#### [What you are asked to do]
Each line below should be written out exactly, with none skipped.

======== Supplied data

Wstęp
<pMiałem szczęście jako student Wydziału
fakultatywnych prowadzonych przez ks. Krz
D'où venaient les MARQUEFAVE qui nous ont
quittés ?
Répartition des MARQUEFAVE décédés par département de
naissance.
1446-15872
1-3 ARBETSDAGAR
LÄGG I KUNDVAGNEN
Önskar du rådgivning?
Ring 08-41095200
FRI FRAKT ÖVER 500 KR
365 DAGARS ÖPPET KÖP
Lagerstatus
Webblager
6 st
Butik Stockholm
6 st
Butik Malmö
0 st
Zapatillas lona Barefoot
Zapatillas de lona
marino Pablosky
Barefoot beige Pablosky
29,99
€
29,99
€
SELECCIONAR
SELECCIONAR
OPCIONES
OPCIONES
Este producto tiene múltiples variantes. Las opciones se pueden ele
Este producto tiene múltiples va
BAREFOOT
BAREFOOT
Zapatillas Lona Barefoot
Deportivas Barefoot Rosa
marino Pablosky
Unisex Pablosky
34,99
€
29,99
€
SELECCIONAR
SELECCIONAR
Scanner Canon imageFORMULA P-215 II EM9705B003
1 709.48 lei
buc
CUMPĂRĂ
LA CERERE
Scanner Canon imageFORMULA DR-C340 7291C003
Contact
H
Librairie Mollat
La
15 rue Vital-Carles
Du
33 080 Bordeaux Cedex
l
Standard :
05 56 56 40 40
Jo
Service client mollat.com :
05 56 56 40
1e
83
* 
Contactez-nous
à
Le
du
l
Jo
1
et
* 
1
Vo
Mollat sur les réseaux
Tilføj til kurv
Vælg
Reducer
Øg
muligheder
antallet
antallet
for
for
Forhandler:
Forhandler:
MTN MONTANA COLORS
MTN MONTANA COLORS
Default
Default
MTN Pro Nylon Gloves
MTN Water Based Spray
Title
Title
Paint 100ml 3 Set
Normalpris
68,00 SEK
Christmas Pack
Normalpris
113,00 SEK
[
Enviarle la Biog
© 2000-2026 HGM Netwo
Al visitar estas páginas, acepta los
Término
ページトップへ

================

#### [Solution to this exercise]
Wstęp
<pMiałem szczęście jako student Wydziału
fakultatywnych prowadzonych przez ks. Krz
D'où venaient les MARQUEFAVE qui nous ont
quittés ?
Répartition des MARQUEFAVE décédés par département de
naissance.
1446-15872
1-3 ARBETSDAGAR
LÄGG I KUNDVAGNEN
Önskar du rådgivning?
Ring 08-41095200
FRI FRAKT ÖVER 500 KR
365 DAGARS ÖPPET KÖP
Lagerstatus
Webblager
6 st
Butik Stockholm
6 st
Butik Malmö
0 st
Zapatillas lona Barefoot
Zapatillas de lona
marino Pablosky
Barefoot beige Pablosky
29,99
€
29,99
€
SELECCIONAR
SELECCIONAR
OPCIONES
OPCIONES
Este producto tiene múltiples variantes. Las opciones se pueden ele
Este producto tiene múltiples va
BAREFOOT
BAREFOOT
Zapatillas Lona Barefoot
Deportivas Barefoot Rosa
marino Pablosky
Unisex Pablosky
34,99
€
29,99
€
SELECCIONAR
SELECCIONAR
Scanner Canon imageFORMULA P-215 II EM9705B003
1 709.48 lei
buc
CUMPĂRĂ
LA CERERE
Scanner Canon imageFORMULA DR-C340 7291C003
Contact
H
Librairie Mollat
La
15 rue Vital-Carles
Du
33 080 Bordeaux Cedex
l
Standard :
05 56 56 40 40
Jo
Service client mollat.com :
05 56 56 40
1e
83
* 
Contactez-nous
à
Le
du
l
Jo
1
et
* 
1
Vo
Mollat sur les réseaux
Tilføj til kurv
Vælg
Reducer
Øg
muligheder
antallet
antallet
for
for
Forhandler:
Forhandler:
MTN MONTANA COLORS
MTN MONTANA COLORS
Default
Default
MTN Pro Nylon Gloves
MTN Water Based Spray
Title
Title
Paint 100ml 3 Set
Normalpris
68,00 SEK
Christmas Pack
Normalpris
113,00 SEK
[
Enviarle la Biog
© 2000-2026 HGM Netwo
Al visitar estas páginas, acepta los
Término
ページトップへ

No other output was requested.